EXERCISE INPUTS
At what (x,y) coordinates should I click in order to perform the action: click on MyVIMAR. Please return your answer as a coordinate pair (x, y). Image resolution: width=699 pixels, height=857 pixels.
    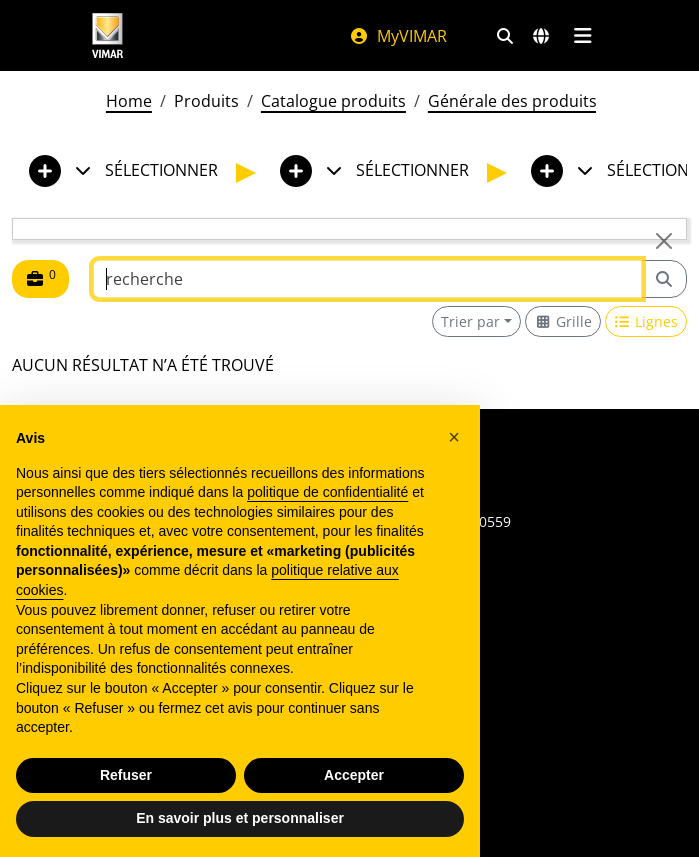
    Looking at the image, I should click on (398, 36).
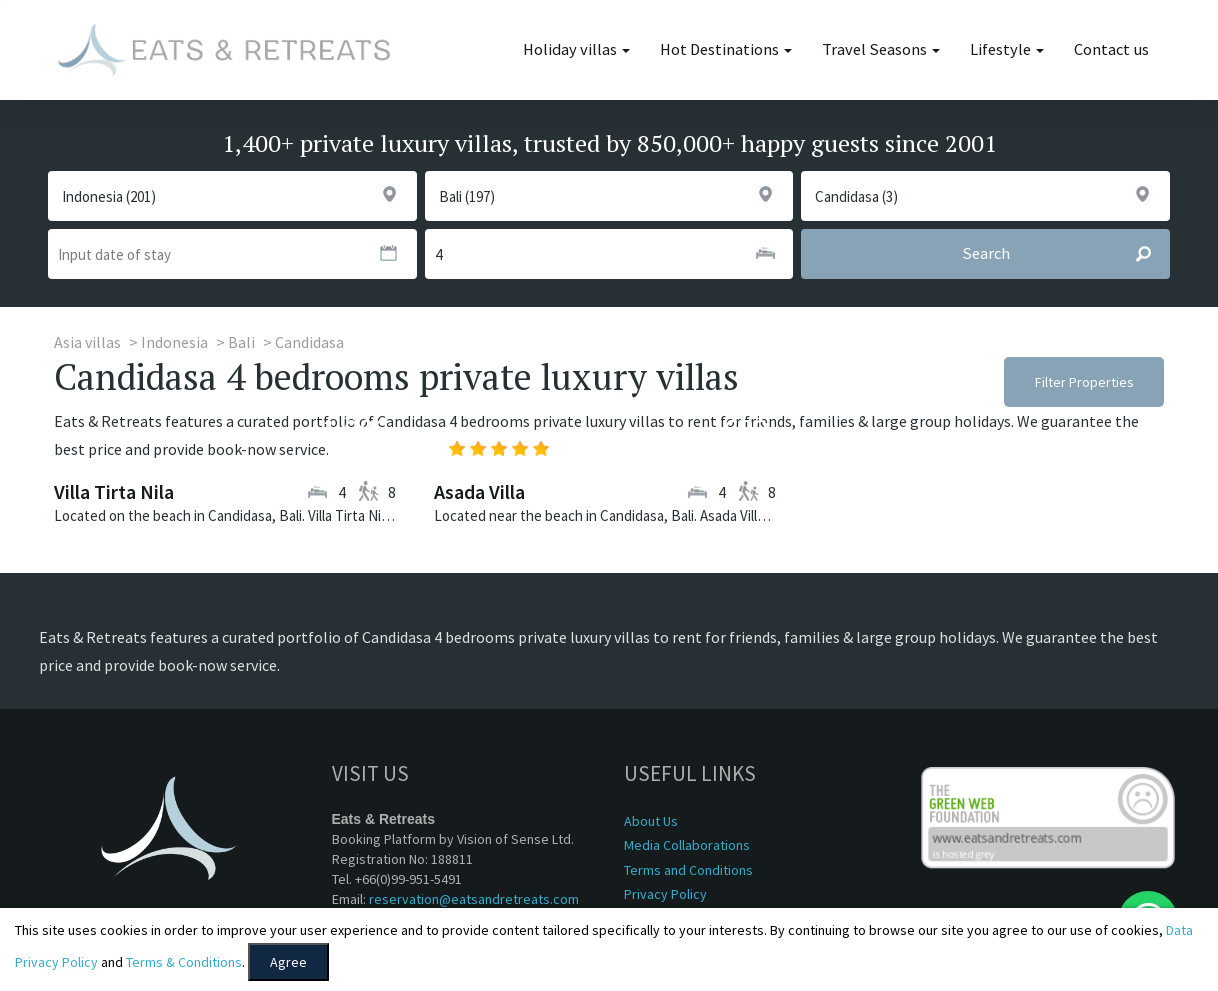 Image resolution: width=1218 pixels, height=991 pixels. What do you see at coordinates (1084, 382) in the screenshot?
I see `Filter Properties` at bounding box center [1084, 382].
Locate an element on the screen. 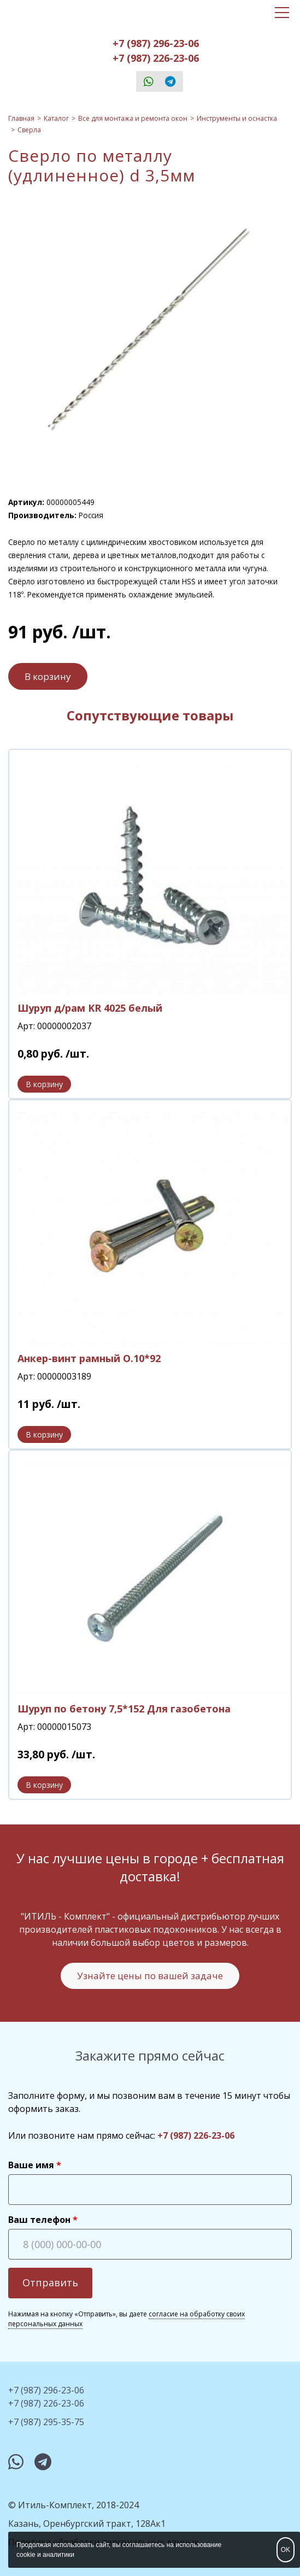 Image resolution: width=300 pixels, height=2576 pixels. Ваше имя is located at coordinates (31, 2165).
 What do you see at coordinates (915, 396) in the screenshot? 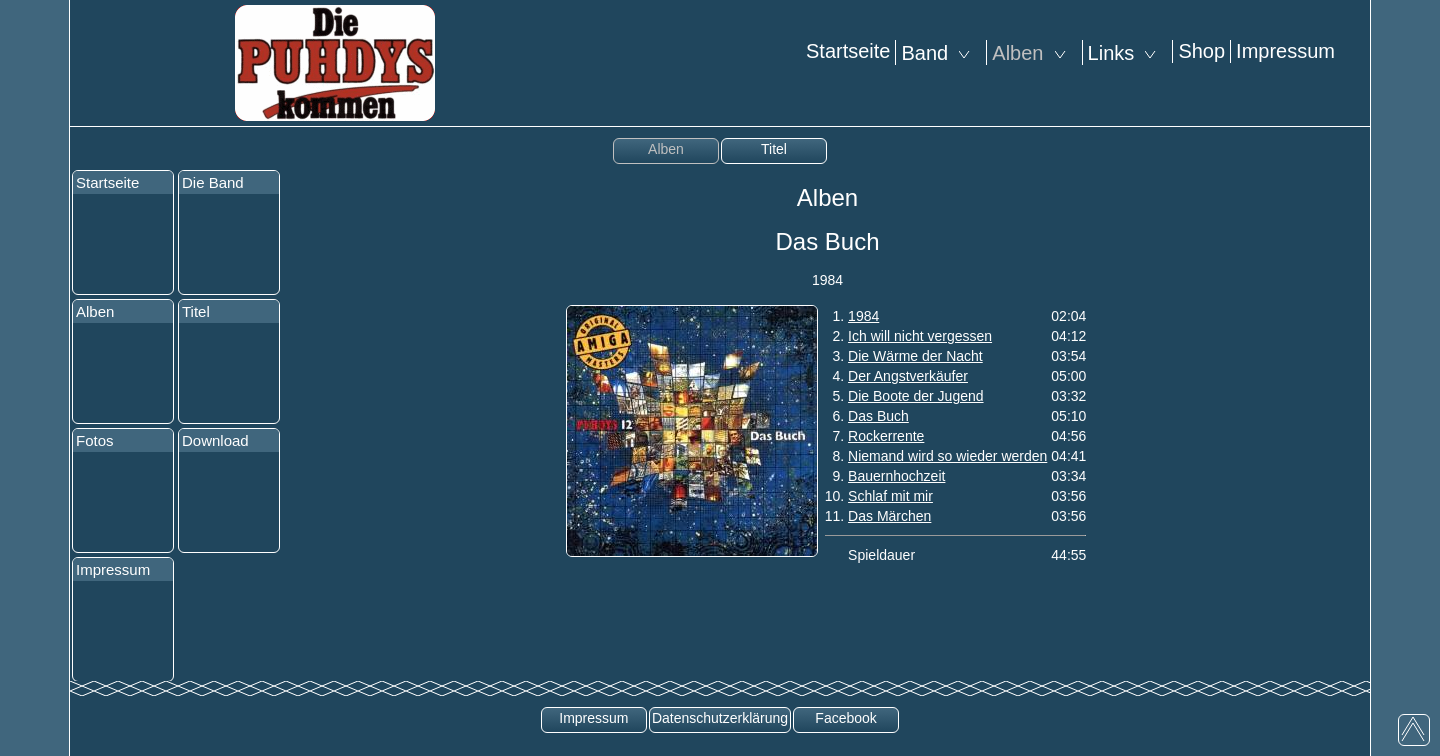
I see `Die Boote der Jugend` at bounding box center [915, 396].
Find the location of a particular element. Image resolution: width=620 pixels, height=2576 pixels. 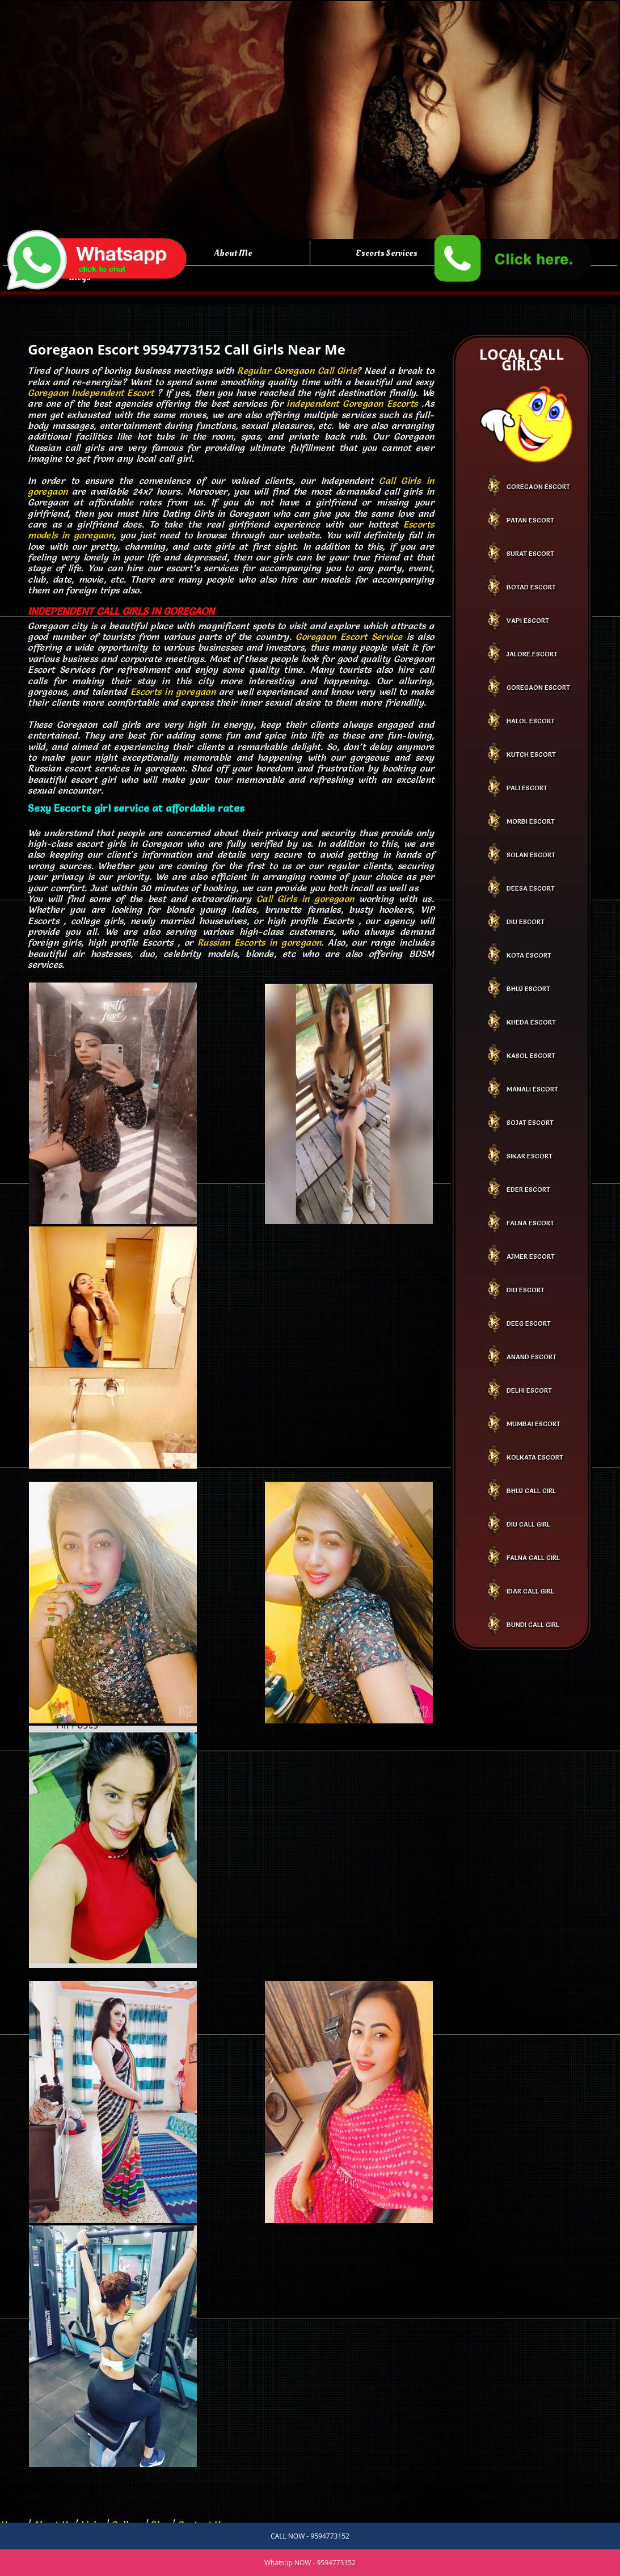

Regular Goregaon Call Girls is located at coordinates (296, 370).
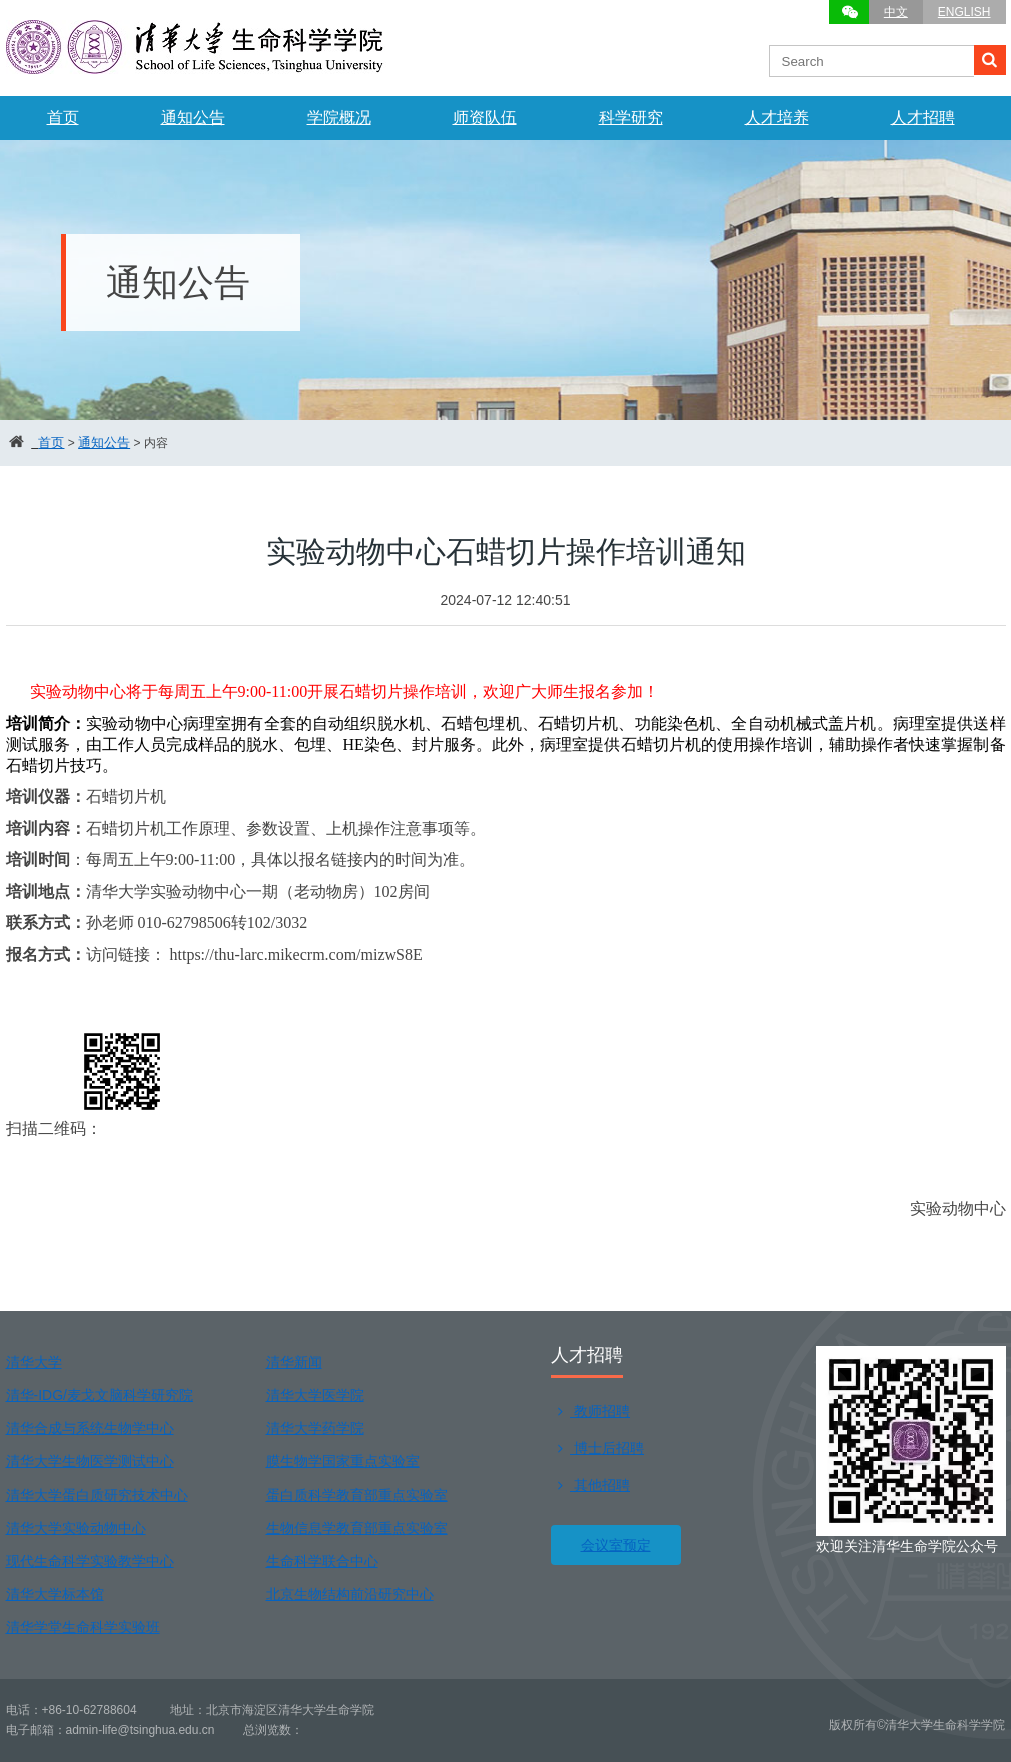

TASK ITEM
From the line containing "Find the location" through the final line of the records, write out each line exactly, and include no pictures.

ANSWER SECTION
Find the location of a particular element. Image resolution: width=620 pixels, height=2576 pixels. 

Regular Goregaon Call Girls is located at coordinates (296, 370).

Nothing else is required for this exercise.